__Task brief__.
Return exactly the lines below, starting with the one that has "x Airbrush Markers" and going on through the one that has "interested in reading if you don’t know".

(Data records)
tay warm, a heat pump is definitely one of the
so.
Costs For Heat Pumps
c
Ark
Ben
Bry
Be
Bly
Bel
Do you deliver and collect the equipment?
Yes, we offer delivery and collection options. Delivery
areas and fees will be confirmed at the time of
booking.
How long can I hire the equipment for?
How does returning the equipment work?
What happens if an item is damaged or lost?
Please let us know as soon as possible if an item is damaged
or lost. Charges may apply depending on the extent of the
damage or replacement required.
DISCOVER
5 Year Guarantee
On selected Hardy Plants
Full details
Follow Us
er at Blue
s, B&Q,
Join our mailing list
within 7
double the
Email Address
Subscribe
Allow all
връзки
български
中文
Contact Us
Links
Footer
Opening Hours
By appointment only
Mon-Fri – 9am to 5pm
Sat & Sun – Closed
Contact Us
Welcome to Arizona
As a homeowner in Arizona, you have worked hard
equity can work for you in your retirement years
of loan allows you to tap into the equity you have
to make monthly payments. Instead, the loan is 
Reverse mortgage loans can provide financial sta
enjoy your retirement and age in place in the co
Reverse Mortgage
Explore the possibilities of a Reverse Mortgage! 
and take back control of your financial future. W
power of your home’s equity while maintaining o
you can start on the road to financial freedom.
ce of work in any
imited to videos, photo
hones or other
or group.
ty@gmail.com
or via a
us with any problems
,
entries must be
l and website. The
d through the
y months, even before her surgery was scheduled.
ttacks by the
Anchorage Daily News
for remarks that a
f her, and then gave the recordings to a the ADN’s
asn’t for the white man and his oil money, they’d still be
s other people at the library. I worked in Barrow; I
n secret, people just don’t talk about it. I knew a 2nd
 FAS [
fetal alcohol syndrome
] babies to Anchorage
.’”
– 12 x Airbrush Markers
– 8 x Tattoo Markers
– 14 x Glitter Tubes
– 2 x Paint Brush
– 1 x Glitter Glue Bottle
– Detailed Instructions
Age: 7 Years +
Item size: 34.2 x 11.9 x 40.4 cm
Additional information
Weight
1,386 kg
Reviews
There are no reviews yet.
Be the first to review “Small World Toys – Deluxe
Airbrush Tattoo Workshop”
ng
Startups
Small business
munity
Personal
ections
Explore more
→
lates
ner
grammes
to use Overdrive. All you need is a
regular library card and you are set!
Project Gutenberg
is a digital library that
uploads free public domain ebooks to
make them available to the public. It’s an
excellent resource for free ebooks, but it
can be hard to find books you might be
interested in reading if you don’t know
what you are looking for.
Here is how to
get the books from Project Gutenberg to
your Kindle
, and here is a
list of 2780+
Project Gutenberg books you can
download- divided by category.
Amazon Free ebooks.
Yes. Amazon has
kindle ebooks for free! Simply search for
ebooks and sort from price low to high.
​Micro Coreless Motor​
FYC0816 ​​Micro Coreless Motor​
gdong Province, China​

__Completed exercise__.
– 12 x Airbrush Markers
– 8 x Tattoo Markers
– 14 x Glitter Tubes
– 2 x Paint Brush
– 1 x Glitter Glue Bottle
– Detailed Instructions
Age: 7 Years +
Item size: 34.2 x 11.9 x 40.4 cm
Additional information
Weight
1,386 kg
Reviews
There are no reviews yet.
Be the first to review “Small World Toys – Deluxe
Airbrush Tattoo Workshop”
ng
Startups
Small business
munity
Personal
ections
Explore more
→
lates
ner
grammes
to use Overdrive. All you need is a
regular library card and you are set!
Project Gutenberg
is a digital library that
uploads free public domain ebooks to
make them available to the public. It’s an
excellent resource for free ebooks, but it
can be hard to find books you might be
interested in reading if you don’t know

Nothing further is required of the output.